__Task directions__:
Output exactly the lines below, starting with the line that has "Wanfang Data" and going on through the line that has "The else block in try-except", both included, and no other lines.

▶

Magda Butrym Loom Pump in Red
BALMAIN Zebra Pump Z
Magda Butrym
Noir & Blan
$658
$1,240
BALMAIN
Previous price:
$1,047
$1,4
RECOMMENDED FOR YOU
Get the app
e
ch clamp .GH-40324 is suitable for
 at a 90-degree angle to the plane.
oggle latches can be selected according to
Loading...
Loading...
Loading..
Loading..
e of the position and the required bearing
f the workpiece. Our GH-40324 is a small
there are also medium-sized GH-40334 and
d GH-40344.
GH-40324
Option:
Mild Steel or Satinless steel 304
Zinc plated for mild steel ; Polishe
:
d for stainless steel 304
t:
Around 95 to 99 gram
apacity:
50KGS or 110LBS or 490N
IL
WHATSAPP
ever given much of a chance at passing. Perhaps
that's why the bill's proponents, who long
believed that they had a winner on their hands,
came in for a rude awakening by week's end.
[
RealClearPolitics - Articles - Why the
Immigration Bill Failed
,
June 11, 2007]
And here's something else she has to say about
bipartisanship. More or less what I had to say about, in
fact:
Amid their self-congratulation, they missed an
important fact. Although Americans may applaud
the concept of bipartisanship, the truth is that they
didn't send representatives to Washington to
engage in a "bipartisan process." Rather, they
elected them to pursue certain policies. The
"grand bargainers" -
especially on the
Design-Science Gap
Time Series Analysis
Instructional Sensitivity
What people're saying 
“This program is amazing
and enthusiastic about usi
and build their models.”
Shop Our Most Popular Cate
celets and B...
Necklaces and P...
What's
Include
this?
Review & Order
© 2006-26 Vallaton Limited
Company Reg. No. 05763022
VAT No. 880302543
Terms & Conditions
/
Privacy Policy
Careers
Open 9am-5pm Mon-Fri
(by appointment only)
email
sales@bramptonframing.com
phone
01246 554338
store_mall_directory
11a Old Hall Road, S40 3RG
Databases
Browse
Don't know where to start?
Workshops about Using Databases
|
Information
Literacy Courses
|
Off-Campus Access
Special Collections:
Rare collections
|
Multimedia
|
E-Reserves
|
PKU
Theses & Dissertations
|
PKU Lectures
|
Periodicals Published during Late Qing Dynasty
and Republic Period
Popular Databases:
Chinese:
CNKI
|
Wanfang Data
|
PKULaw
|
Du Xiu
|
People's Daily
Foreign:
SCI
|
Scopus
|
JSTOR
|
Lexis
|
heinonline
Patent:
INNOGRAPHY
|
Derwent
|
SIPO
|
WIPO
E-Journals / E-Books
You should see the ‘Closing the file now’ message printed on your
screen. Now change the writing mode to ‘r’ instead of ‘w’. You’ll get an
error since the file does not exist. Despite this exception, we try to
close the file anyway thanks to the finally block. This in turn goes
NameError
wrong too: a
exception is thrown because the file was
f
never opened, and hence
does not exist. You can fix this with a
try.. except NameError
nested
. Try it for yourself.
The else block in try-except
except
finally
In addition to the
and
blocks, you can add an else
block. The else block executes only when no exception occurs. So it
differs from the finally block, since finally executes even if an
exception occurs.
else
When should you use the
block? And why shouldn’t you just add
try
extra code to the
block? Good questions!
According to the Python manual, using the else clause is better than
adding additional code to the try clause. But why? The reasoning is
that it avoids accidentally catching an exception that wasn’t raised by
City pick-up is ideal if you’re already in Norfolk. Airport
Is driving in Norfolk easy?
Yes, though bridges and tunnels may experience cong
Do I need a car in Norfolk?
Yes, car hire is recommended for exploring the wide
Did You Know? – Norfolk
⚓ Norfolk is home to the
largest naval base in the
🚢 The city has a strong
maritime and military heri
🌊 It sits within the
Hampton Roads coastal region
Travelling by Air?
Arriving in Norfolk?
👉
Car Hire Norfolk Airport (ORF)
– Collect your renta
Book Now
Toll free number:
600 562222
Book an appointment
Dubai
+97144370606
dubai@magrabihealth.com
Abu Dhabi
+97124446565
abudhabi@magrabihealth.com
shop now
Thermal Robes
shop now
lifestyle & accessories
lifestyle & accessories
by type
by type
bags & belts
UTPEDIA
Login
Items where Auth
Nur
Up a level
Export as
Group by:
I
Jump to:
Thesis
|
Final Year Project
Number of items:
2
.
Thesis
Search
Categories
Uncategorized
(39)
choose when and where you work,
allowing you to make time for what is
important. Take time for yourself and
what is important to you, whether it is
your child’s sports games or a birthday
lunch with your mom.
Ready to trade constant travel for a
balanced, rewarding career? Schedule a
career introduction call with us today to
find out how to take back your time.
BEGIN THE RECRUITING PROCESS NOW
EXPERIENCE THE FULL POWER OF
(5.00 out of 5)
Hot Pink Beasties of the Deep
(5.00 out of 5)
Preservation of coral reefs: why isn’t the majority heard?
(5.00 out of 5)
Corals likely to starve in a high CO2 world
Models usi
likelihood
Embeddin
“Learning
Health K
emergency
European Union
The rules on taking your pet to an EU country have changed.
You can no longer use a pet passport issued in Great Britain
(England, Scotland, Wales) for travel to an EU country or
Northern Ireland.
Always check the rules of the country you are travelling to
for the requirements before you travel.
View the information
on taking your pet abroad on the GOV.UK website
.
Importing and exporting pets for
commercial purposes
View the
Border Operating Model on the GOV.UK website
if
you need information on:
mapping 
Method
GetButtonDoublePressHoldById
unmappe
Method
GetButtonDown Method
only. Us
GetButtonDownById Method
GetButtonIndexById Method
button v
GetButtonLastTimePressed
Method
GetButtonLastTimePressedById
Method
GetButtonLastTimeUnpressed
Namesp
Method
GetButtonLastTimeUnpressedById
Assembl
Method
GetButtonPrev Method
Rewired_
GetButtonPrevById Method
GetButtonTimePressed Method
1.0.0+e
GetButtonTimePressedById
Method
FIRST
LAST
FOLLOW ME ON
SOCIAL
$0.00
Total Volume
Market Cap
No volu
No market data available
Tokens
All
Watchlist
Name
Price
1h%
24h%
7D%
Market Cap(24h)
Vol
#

◀

__Problem solution__:
Wanfang Data
|
PKULaw
|
Du Xiu
|
People's Daily
Foreign:
SCI
|
Scopus
|
JSTOR
|
Lexis
|
heinonline
Patent:
INNOGRAPHY
|
Derwent
|
SIPO
|
WIPO
E-Journals / E-Books
You should see the ‘Closing the file now’ message printed on your
screen. Now change the writing mode to ‘r’ instead of ‘w’. You’ll get an
error since the file does not exist. Despite this exception, we try to
close the file anyway thanks to the finally block. This in turn goes
NameError
wrong too: a
exception is thrown because the file was
f
never opened, and hence
does not exist. You can fix this with a
try.. except NameError
nested
. Try it for yourself.
The else block in try-except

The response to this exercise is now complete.